- [How to complete this task] Would it be possible to reproduce every entry exactly, please?

Segment Start: Exercise material

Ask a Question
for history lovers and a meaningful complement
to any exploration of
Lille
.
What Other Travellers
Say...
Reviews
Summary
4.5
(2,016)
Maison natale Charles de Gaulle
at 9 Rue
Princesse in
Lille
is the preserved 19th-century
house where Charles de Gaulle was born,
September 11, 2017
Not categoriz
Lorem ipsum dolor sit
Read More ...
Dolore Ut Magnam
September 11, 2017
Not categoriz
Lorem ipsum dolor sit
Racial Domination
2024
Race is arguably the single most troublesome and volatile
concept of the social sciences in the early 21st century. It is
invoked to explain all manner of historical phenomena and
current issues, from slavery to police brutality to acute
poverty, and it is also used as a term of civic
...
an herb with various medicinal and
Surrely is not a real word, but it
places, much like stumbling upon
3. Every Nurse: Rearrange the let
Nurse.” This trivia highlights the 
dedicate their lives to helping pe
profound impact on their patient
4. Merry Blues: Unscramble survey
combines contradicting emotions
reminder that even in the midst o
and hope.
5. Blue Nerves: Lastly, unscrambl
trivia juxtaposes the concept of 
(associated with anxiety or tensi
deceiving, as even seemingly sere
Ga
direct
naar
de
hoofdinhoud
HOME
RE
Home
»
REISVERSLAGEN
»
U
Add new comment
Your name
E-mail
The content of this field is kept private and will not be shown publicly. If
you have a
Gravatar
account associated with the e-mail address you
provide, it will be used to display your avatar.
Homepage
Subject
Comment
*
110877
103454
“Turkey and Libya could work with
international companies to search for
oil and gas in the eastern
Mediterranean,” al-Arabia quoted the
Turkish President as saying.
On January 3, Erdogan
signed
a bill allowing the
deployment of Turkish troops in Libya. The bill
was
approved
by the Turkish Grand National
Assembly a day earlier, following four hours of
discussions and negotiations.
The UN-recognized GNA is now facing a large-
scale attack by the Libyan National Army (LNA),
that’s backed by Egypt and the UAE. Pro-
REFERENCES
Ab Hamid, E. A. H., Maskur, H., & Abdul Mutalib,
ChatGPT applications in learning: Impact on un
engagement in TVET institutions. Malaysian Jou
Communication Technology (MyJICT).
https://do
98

Segment End: Exercise material

- [Exercise answer]
Ask a Question
for history lovers and a meaningful complement
to any exploration of
Lille
.
What Other Travellers
Say...
Reviews
Summary
4.5
(2,016)
Maison natale Charles de Gaulle
at 9 Rue
Princesse in
Lille
is the preserved 19th-century
house where Charles de Gaulle was born,
September 11, 2017
Not categoriz
Lorem ipsum dolor sit
Read More ...
Dolore Ut Magnam
September 11, 2017
Not categoriz
Lorem ipsum dolor sit
Racial Domination
2024
Race is arguably the single most troublesome and volatile
concept of the social sciences in the early 21st century. It is
invoked to explain all manner of historical phenomena and
current issues, from slavery to police brutality to acute
poverty, and it is also used as a term of civic
...
an herb with various medicinal and
Surrely is not a real word, but it
places, much like stumbling upon
3. Every Nurse: Rearrange the let
Nurse.” This trivia highlights the 
dedicate their lives to helping pe
profound impact on their patient
4. Merry Blues: Unscramble survey
combines contradicting emotions
reminder that even in the midst o
and hope.
5. Blue Nerves: Lastly, unscrambl
trivia juxtaposes the concept of 
(associated with anxiety or tensi
deceiving, as even seemingly sere
Ga
direct
naar
de
hoofdinhoud
HOME
RE
Home
»
REISVERSLAGEN
»
U
Add new comment
Your name
E-mail
The content of this field is kept private and will not be shown publicly. If
you have a
Gravatar
account associated with the e-mail address you
provide, it will be used to display your avatar.
Homepage
Subject
Comment
*
110877
103454
“Turkey and Libya could work with
international companies to search for
oil and gas in the eastern
Mediterranean,” al-Arabia quoted the
Turkish President as saying.
On January 3, Erdogan
signed
a bill allowing the
deployment of Turkish troops in Libya. The bill
was
approved
by the Turkish Grand National
Assembly a day earlier, following four hours of
discussions and negotiations.
The UN-recognized GNA is now facing a large-
scale attack by the Libyan National Army (LNA),
that’s backed by Egypt and the UAE. Pro-
REFERENCES
Ab Hamid, E. A. H., Maskur, H., & Abdul Mutalib,
ChatGPT applications in learning: Impact on un
engagement in TVET institutions. Malaysian Jou
Communication Technology (MyJICT).
https://do
98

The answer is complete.